Sie war eine kleine, zierliche Person, kaum 1,50 Meter groß, doch bewies sie zeitlebens eine geradezu stählerne Kraft. Sie und ihr Mann Josef Fränkel gründeten nach dem Krieg in Darmstadt die Jüdische Gemeinde. Geplant war das nicht, doch es wurde ihnen zur Lebensaufgabe. Hanka, wie sie von Freunden genannt wurde, war Vorstandsmitglied der Gemeinde und viele Jahre auch stellvertretende Vorsitzende.
Sie hat die Gemeinde mitgeprägt, hat erlebt, wie sie durch die Zuwanderung aus der ehemaligen Sowjetunion und Osteuropa wuchs. »Plötzlich waren wieder Kinder da«, erzählte sie oft. Das war ihr wichtig. »Für die Kleinen gibt es in der Synagoge keine Verbote«, betonte sie stets. »Wem als Kind Ehrfurcht gepredigt wird, der kommt als Erwachsener nicht in die Synagoge.« Daran glaubte sie fest. »Wir sind für jedes Kind dankbar.« Als Hanka Fränkel nach Darmstadt kam, gab es dort nur Erwachsene, Emigranten, Holocaust-Überlebende oder Displaced Persons wie sie selbst.

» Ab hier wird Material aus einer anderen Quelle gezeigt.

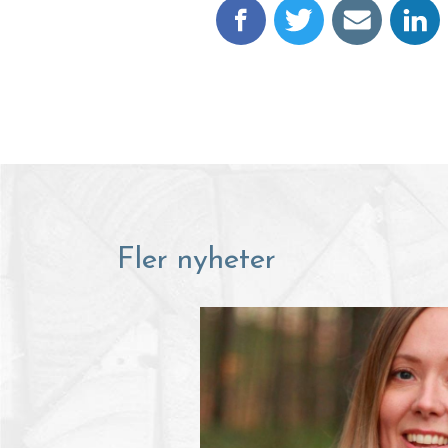
Fler nyheter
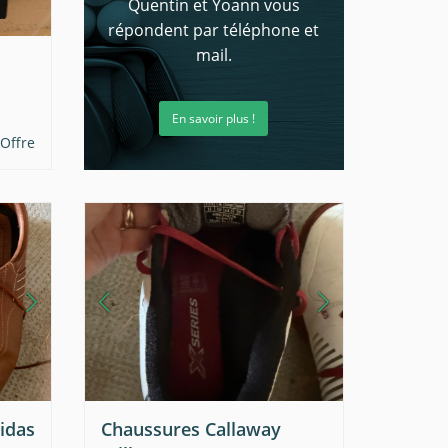
Quentin et Yoann vous
répondent par téléphone et
mail.
En savoir plus !
Offre
idas
Chaussures Callaway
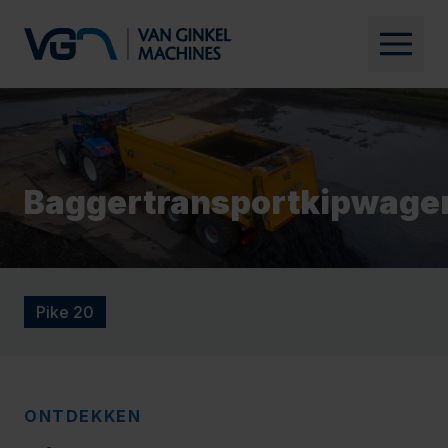
Baggertransportkipwage
Pike 20
ONTDEKKEN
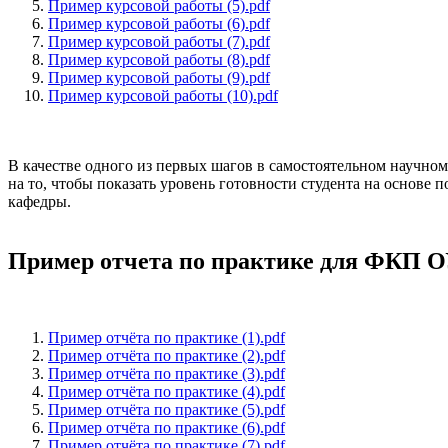
Пример курсовой работы (5).pdf
Пример курсовой работы (6).pdf
Пример курсовой работы (7).pdf
Пример курсовой работы (8).pdf
Пример курсовой работы (9).pdf
Пример курсовой работы (10).pdf
В качестве одного из первых шагов в самостоятельном научном
на то, чтобы показать уровень готовности студента на основ
кафедры.
Пример отчета по практике для ФКП
Пример отчёта по практике (1).pdf
Пример отчёта по практике (2).pdf
Пример отчёта по практике (3).pdf
Пример отчёта по практике (4).pdf
Пример отчёта по практике (5).pdf
Пример отчёта по практике (6).pdf
Пример отчёта по практике (7).pdf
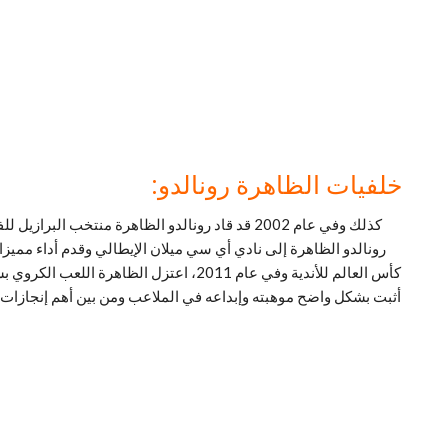
خلفيات الظاهرة رونالدو:
كأس العالم للأندية وفي عام 2011، اعتز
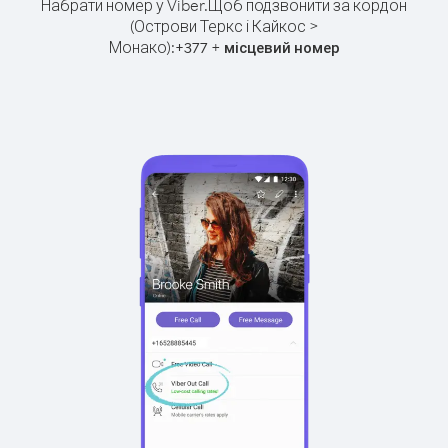
Набрати номер у Viber.
Щоб подзвонити за кордон
(Острови Теркс і Кайкос >
Монако):
+
+
377
місцевий номер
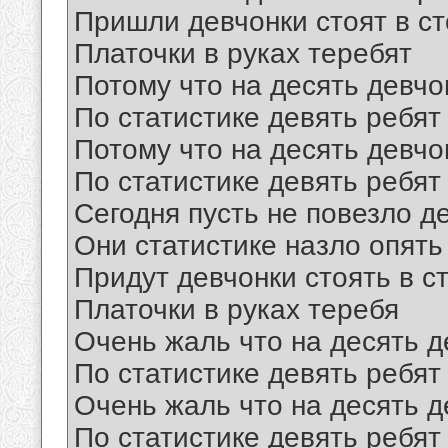
Пришли девчонки стоят в с
Платочки в руках теребят
Потому что на десять девчо
По статистике девять ребят
Потому что на десять девчо
По статистике девять ребят
Сегодня пусть не повезло д
Они статистике назло опять
Придут девчонки стоять в с
Платочки в руках теребя
Очень жаль что на десять д
По статистике девять ребят
Очень жаль что на десять д
По статистике девять ребят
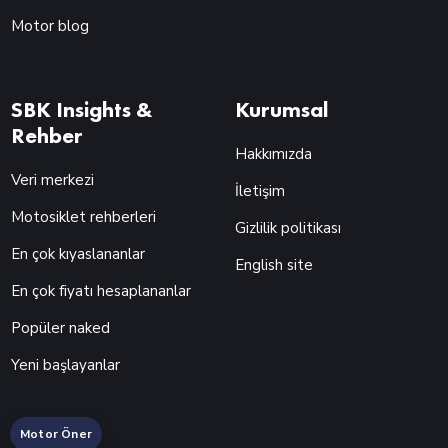
Motor blog
SBK Insights &
Kurumsal
Rehber
Hakkımızda
Veri merkezi
İletişim
Motosiklet rehberleri
Gizlilik politikası
En çok kıyaslananlar
English site
En çok fiyatı hesaplananlar
Popüler naked
Yeni başlayanlar
Motor Öner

Oberschlesien Johanna Hornung, so ihr Mädchenname, kam in Oberschlesien zur Welt. Sie überlebte das KZ Groß-Rosen, wo sie ihren Mann Josef kennenlernte. Eigentlich wollten sie nach Amerika, weg aus Deutschland. Weil ihr Mann sich im Lager eine Lungenkrankheit zugezogen hatte, verweigerten ihnen die USA die Einreise. Sie blieben notgedrungen, Josef Fränkel begann ein Maschinenbaustudium.

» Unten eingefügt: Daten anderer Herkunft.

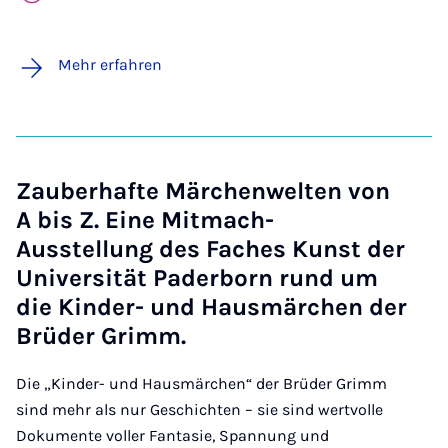
Mehr erfahren
Zauberhafte Märchenwelten von
A bis Z. Eine Mitmach-
Ausstellung des Faches Kunst der
Universität Paderborn rund um
die Kinder- und Hausmärchen der
Brüder Grimm.
Die „Kinder- und Hausmärchen“ der Brüder Grimm
sind mehr als nur Geschichten – sie sind wertvolle
Dokumente voller Fantasie, Spannung und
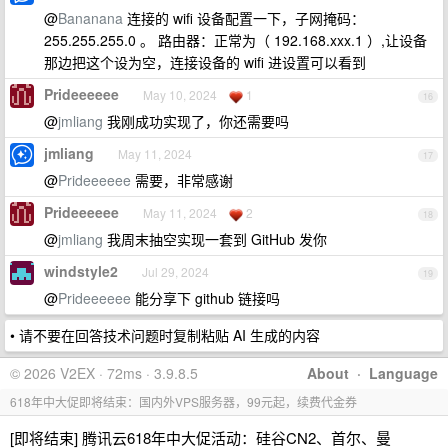
@
Bananana
连接的 wifi 设备配置一下，子网掩码：
255.255.255.0 。 路由器：正常为（ 192.168.xxx.1 ）,让设备
那边把这个设为空，连接设备的 wifi 进设置可以看到
Prideeeeee
May 10, 2024
1
16
@
jmliang
我刚成功实现了，你还需要吗
jmliang
May 11, 2024
17
@
Prideeeeee
需要，非常感谢
Prideeeeee
May 11, 2024
2
18
@
jmliang
我周末抽空实现一套到 GitHub 发你
windstyle2
Jul 29, 2024
19
@
Prideeeeee
能分享下 github 链接吗
• 请不要在回答技术问题时复制粘贴 AI 生成的内容
© 2026 V2EX · 72ms · 3.9.8.5
About
·
Language
618年中大促即将结束：国内外VPS服务器，99元起，续费代金券
[即将结束] 腾讯云618年中大促活动：硅谷CN2、首尔、曼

120 Juden sammelten sich nach dem Krieg in der ersten kleinen Gemeinde. »Wir stammten aus zehn Nationen mit zehn Sprachen, wenige Deutsche, viele Polen, Türken, Italiener, Argentinier«, erinnert sich Hanka Fränkel an ein Leben wie auf einer Insel. »Wir hatten kaum Kontakt nach außen zu Darmstädtern.«
Anfangs war es das Ziel, »den Menschen bei ihrer Auswanderung aus Deutschland zu helfen«, erinnerte sie sich. Doch bald wurde es ihre und Josef Fränkels Aufgabe, jüdisches Leben in der Stadt wieder möglich zu machen. Sie setzten sich für den Neubau der Synagoge ein, die im November 1988 eröffnet wurde. Josef Fränkel starb 1994.

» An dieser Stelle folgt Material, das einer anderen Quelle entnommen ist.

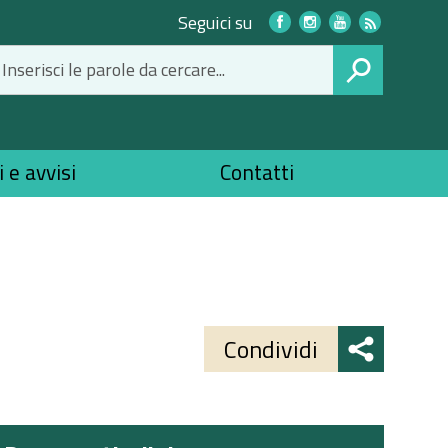
Link
Seguici su
social
CERCA
 e avvisi
Contatti
Share
button
Condividi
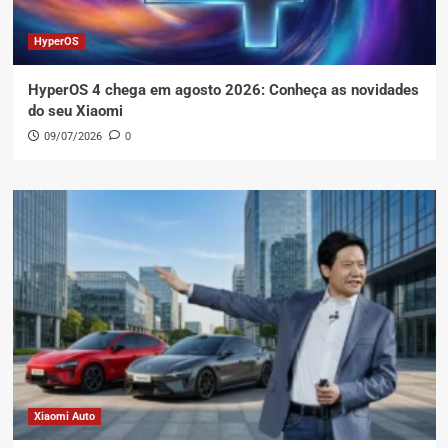
HyperOS
HyperOS 4 chega em agosto 2026: Conheça as novidades
do seu Xiaomi
09/07/2026
0
Xiaomi Auto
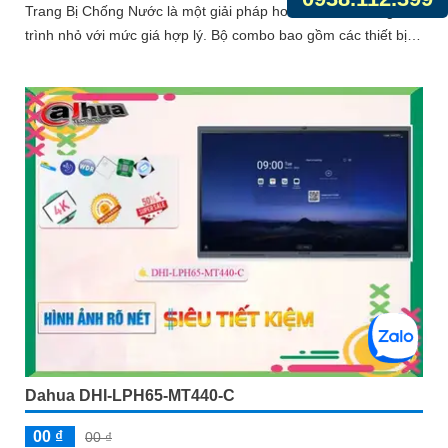
Trang Bị Chống Nước là một giải pháp hoàn hảo cho công
trình nhỏ với mức giá hợp lý. Bộ combo bao gồm các thiết bị
chất...
Dahua DHI-LPH65-MT440-C
00 ₫
00 ₫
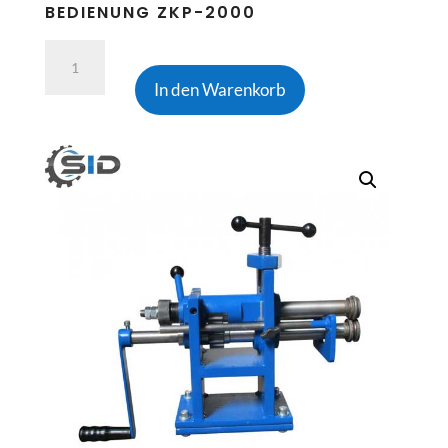
BEDIENUNG ZKP-2000
Wulstmaschine
2m
In den Warenkorb
1-
M
ann-
Bedienung
ZKP-
2000
Menge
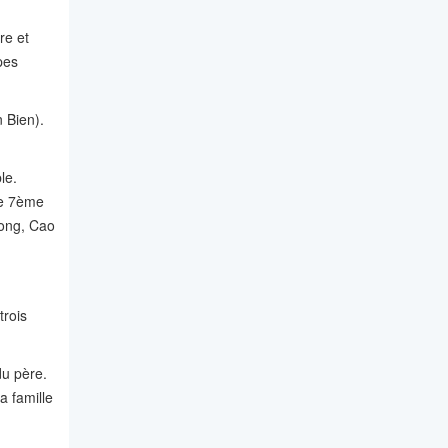
re et
pes
n Bien).
le.
le 7ème
Mong, Cao
trois
du père.
a famille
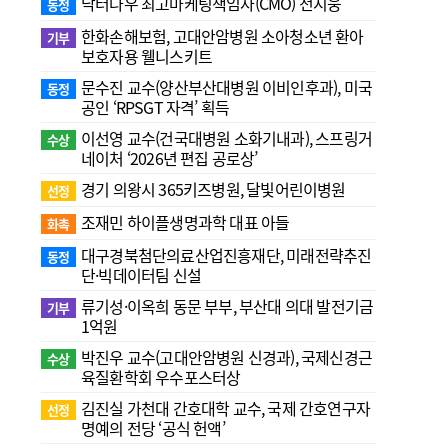
닥터나우 최고마케팅책임자(CMO) 전지웅
동정
한화손해보험, 고대안암병원 소아청소년 환아
기부
보호자용 웰니스키트
문수진 교수( 양산부산대병원 이비인후과), 미국
동정
공인 ‘RPSGT 자격’ 획득
이선영 교수(건국대병원 소화기내과), 스프링거
수상
네이처 ‘2026년 편집 공로상’
경기 의왕시 365키즈병원, 달빛어린이병원
선정
조재민 하이플생명과학 대표 아들
화촉
대구경북첨단의료산업진흥재단, 미래전략추진
동정
단·빅데이터팀 신설
류기성·이옥희 동문 부부, 부산대 의대 발전기금
기부
1억원
박진우 교수(고대안암병원 신경과), 국제신경근
수상
육질환학회 우수포스터상
김진실 가천대 간호대학 교수, 국제 간호연구자
선정
명예의 전당 ‘공식 헌액’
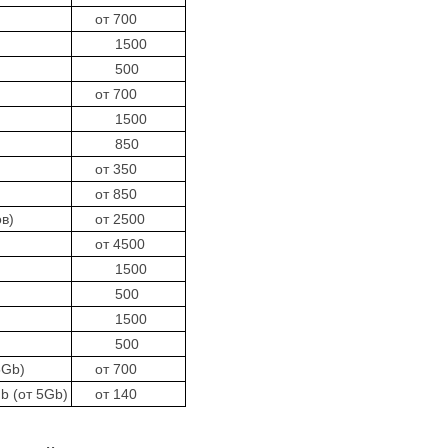
от 700
1500
500
от 700
1500
850
от 350
от 850
в)
от 2500
от 4500
1500
500
1500
500
5Gb)
от 700
 (от 5Gb)
от 140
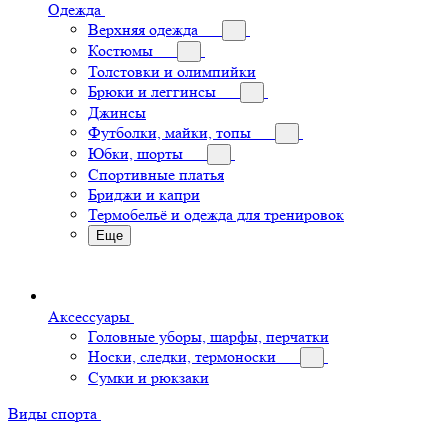
Одежда
Верхняя одежда
Костюмы
Толстовки и олимпийки
Брюки и леггинсы
Джинсы
Футболки, майки, топы
Юбки, шорты
Спортивные платья
Бриджи и капри
Термобельё и одежда для тренировок
Еще
Аксессуары
Головные уборы, шарфы, перчатки
Носки, следки, термоноски
Сумки и рюкзаки
Виды спорта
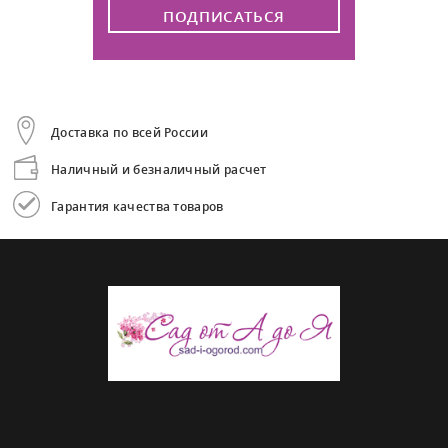
ПОДПИСАТЬСЯ
Доставка по всей России
Наличный и безналичный расчет
Гарантия качества товаров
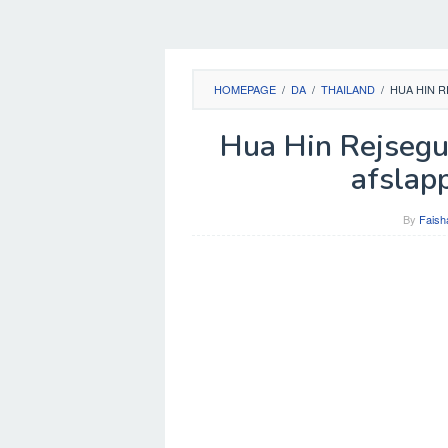
HOMEPAGE
/
DA
/
THAILAND
/
HUA HIN 
Hua Hin Rejsegu
afslap
By
Faish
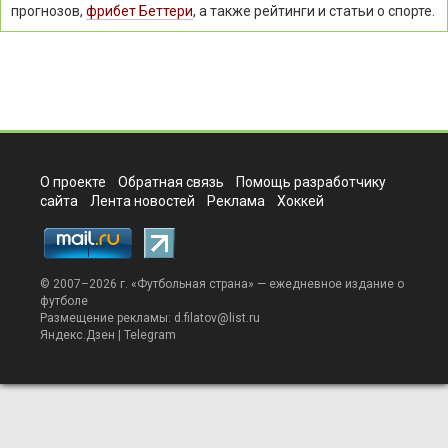
прогнозов,
фрибет Беттери
, а также рейтинги и статьи о спорте.
О проекте
Обратная связь
Помощь разработчику
сайта
Лента новостей
Реклама
Хоккей
© 2007–2026 г. «
Футбольная страна
» — ежедневное издание о
футболе
Размещение рекламы:
d.filatov@list.ru
Яндекс.Дзен
|
Telegram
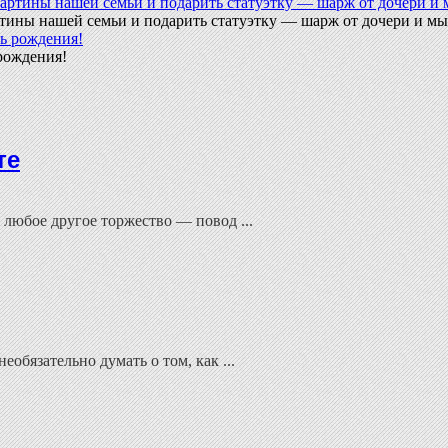
тины нашей семьи и подарить статуэтку — шарж от дочери и мы 
рождения!
те
юбое другое торжество — повод ...
обязательно думать о том, как ...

Kunstausstellungen Johanna Fränkel, künstlerisch interessiert, initiierte im Gemeindezentrum Kunstausstellungen, unter anderem eine mit Werken von Samuel Bak. Ihre Tochter Ritula Fränkel war eine international bekannte Installationskünstlerin, die zusammen mit ihrem Mann Nicholas Morris, Konzepte für das »Denkzeichen Güterbahnhof« und den »Erinnerungsort Liberale Synagoge Darmstadt« schuf.
Hanka Fränkel litt darunter, dass viele geliebte Menschen vor ihr gingen. Ihre Tochter Ritula starb 2015, ihr langjähriger Weggefährte und Gemeindevorsitzender Moritz Neumann 2016. Darmstadts Oberbürgermeister Jochen Partsch würdigte Hanka Fränkel als außergewöhnliche und warmherzige Frau. Mit ihr verliere Darmstadt und er selbst eine Freundin. Johanna Fränkel wurde 93 Jahre alt.